### AIM OF THE TASK:
Write out the entries exactly, pictures excluded.

━━━ INPUT RECORDS

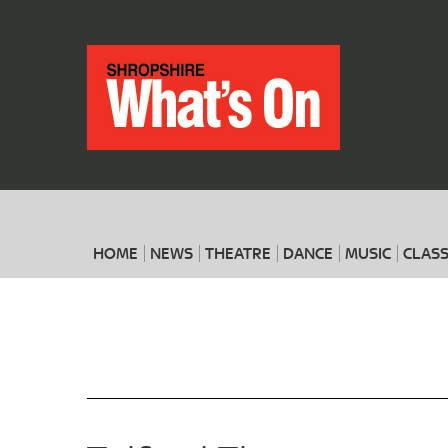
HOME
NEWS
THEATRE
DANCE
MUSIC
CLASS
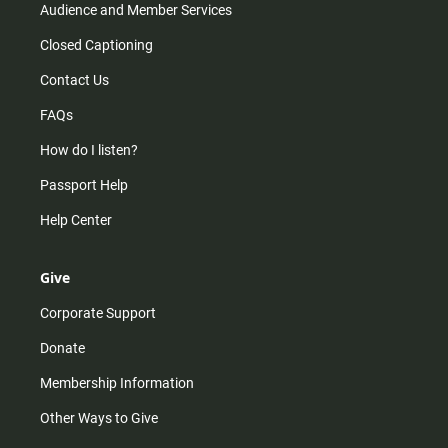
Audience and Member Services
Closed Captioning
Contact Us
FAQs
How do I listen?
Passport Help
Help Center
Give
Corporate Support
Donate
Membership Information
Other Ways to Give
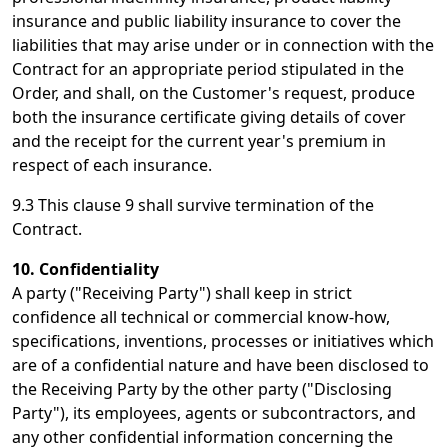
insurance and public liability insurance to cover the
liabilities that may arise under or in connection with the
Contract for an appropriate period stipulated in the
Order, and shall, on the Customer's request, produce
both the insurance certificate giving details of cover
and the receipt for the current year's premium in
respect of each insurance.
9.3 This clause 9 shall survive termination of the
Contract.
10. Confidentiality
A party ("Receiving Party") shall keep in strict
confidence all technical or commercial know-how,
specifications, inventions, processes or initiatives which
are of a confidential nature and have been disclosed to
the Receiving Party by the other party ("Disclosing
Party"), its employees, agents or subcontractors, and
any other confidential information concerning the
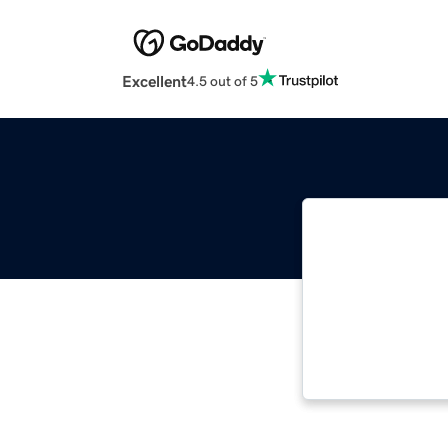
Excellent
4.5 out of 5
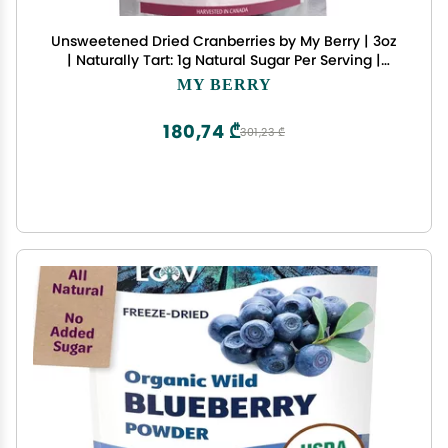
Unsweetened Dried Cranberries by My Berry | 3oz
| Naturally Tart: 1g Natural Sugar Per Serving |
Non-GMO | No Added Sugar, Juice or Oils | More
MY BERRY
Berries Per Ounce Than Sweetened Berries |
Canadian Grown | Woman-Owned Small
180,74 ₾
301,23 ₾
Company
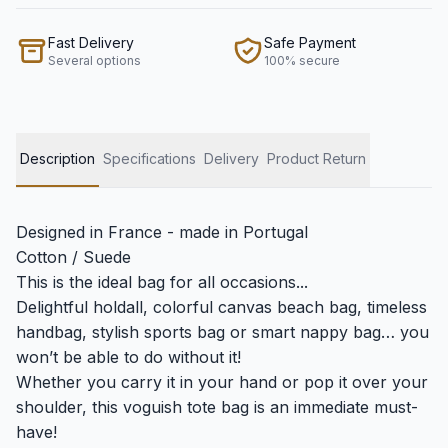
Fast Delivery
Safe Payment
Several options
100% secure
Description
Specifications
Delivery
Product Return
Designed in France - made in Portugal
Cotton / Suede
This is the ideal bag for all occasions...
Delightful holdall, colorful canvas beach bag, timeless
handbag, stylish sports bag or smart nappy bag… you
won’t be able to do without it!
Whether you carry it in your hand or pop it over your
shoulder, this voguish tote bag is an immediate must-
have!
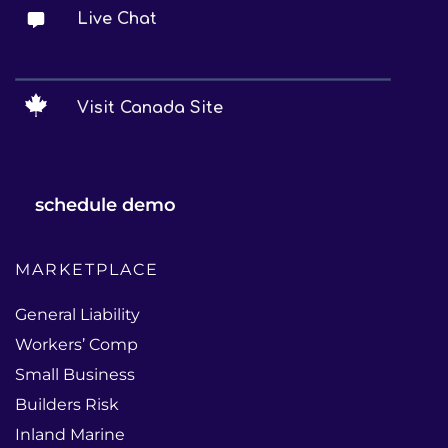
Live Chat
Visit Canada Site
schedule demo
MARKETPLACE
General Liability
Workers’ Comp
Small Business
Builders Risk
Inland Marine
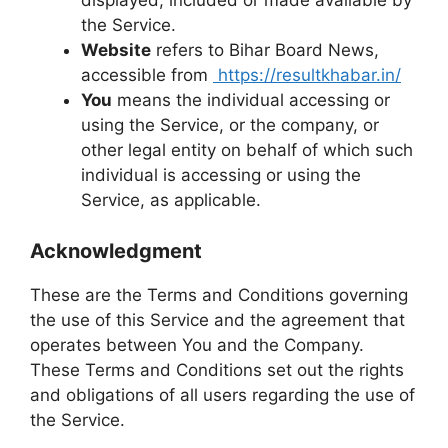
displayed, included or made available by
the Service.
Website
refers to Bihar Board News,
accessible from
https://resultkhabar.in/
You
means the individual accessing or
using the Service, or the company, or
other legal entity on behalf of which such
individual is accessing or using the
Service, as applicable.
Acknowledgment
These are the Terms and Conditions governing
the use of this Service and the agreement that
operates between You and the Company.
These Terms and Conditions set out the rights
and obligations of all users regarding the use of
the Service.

━━━━━━

### ANSWER TO THIS PROBLEM:
HOME
NEWS
THEATRE
DANCE
MUSIC
CLASS
Audience and Member Services
Closed Captioning
Contact Us
FAQs
How do I listen?
Passport Help
Help Center
Give
Corporate Support
Donate
Membership Information
Other Ways to Give
insurance and public liability insurance to cover the
liabilities that may arise under or in connection with the
Contract for an appropriate period stipulated in the
Order, and shall, on the Customer's request, produce
both the insurance certificate giving details of cover
and the receipt for the current year's premium in
respect of each insurance.
9.3 This clause 9 shall survive termination of the
Contract.
10. Confidentiality
A party ("Receiving Party") shall keep in strict
confidence all technical or commercial know-how,
specifications, inventions, processes or initiatives which
are of a confidential nature and have been disclosed to
the Receiving Party by the other party ("Disclosing
Party"), its employees, agents or subcontractors, and
any other confidential information concerning the
Excellent
4.5 out of 5
Unsweetened Dried Cranberries by My Berry | 3oz
| Naturally Tart: 1g Natural Sugar Per Serving |
Non-GMO | No Added Sugar, Juice or Oils | More
MY BERRY
Berries Per Ounce Than Sweetened Berries |
Canadian Grown | Woman-Owned Small
180,74 ₾
301,23 ₾
Company
Fast Delivery
Safe Payment
Several options
100% secure
Description
Specifications
Delivery
Product Return
Designed in France - made in Portugal
Cotton / Suede
This is the ideal bag for all occasions...
Delightful holdall, colorful canvas beach bag, timeless
handbag, stylish sports bag or smart nappy bag… you
won’t be able to do without it!
Whether you carry it in your hand or pop it over your
shoulder, this voguish tote bag is an immediate must-
have!
Live Chat
Visit Canada Site
schedule demo
MARKETPLACE
General Liability
Workers’ Comp
Small Business
Builders Risk
Inland Marine
displayed, included or made available by
the Service.
Website
refers to Bihar Board News,
accessible from
https://resultkhabar.in/
You
means the individual accessing or
using the Service, or the company, or
other legal entity on behalf of which such
individual is accessing or using the
Service, as applicable.
Acknowledgment
These are the Terms and Conditions governing
the use of this Service and the agreement that
operates between You and the Company.
These Terms and Conditions set out the rights
and obligations of all users regarding the use of
the Service.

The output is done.